::: SOURCE MATERIAL
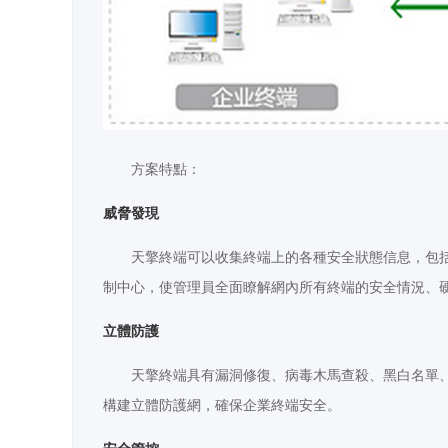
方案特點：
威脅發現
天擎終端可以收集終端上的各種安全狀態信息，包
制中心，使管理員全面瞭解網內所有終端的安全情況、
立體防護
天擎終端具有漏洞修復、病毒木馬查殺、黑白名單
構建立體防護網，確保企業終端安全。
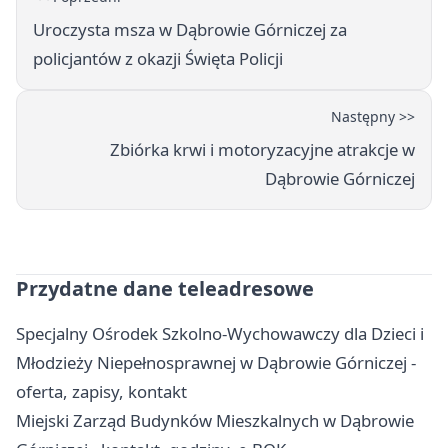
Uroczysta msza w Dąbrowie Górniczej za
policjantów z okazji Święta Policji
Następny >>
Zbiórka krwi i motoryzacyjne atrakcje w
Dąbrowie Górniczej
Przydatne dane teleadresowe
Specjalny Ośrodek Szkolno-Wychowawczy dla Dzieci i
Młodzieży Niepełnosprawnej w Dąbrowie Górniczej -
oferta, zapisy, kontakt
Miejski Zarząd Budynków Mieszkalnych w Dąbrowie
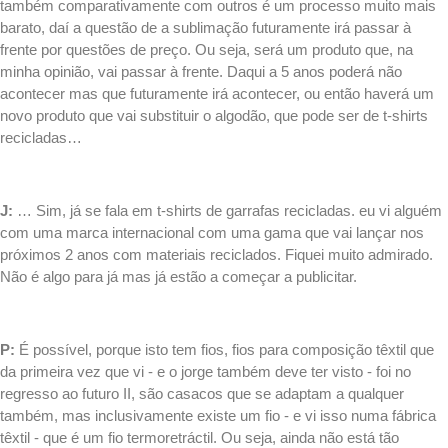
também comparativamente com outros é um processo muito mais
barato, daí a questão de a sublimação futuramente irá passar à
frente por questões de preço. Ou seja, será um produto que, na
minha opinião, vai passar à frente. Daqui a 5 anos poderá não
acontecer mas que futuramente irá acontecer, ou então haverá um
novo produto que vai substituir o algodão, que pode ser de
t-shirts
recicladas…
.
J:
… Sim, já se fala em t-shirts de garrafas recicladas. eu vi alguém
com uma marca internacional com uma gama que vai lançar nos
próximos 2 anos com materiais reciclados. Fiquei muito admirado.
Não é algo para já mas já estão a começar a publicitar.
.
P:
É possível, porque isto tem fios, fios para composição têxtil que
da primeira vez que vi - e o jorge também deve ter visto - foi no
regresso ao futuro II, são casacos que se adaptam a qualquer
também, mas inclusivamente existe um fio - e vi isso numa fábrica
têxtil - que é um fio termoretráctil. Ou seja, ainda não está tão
::::::
::: SOURCE MATERIAL
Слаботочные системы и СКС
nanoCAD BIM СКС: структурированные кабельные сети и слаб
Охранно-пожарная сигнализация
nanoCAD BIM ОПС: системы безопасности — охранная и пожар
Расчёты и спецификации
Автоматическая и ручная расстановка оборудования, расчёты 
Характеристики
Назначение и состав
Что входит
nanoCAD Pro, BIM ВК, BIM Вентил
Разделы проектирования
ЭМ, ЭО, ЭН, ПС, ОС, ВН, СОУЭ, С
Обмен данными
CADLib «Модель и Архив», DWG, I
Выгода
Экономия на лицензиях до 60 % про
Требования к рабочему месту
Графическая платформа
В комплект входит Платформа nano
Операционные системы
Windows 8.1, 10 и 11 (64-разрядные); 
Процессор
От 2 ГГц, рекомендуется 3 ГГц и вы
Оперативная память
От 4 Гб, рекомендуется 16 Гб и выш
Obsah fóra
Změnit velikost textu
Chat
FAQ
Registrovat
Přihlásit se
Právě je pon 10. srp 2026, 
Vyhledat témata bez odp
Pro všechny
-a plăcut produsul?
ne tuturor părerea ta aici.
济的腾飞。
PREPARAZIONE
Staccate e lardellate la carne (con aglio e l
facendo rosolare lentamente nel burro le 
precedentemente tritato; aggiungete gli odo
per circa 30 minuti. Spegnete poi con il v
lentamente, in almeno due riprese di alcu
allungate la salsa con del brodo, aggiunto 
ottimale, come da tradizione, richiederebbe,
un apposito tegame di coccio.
::::::
## WHAT IS REQUIRED:
Once you find the line with "От 2 ГГц, рекомендуется 3 ГГц и вы" above, print it and every line after it up to and including the line with "un apposito tegame di coccio.", exactly as written and nothing else.

## RESULT:
От 2 ГГц, рекомендуется 3 ГГц и вы
Оперативная память
От 4 Гб, рекомендуется 16 Гб и выш
Obsah fóra
Změnit velikost textu
Chat
FAQ
Registrovat
Přihlásit se
Právě je pon 10. srp 2026, 
Vyhledat témata bez odp
Pro všechny
-a plăcut produsul?
ne tuturor părerea ta aici.
济的腾飞。
PREPARAZIONE
Staccate e lardellate la carne (con aglio e l
facendo rosolare lentamente nel burro le 
precedentemente tritato; aggiungete gli odo
per circa 30 minuti. Spegnete poi con il v
lentamente, in almeno due riprese di alcu
allungate la salsa con del brodo, aggiunto 
ottimale, come da tradizione, richiederebbe,
un apposito tegame di coccio.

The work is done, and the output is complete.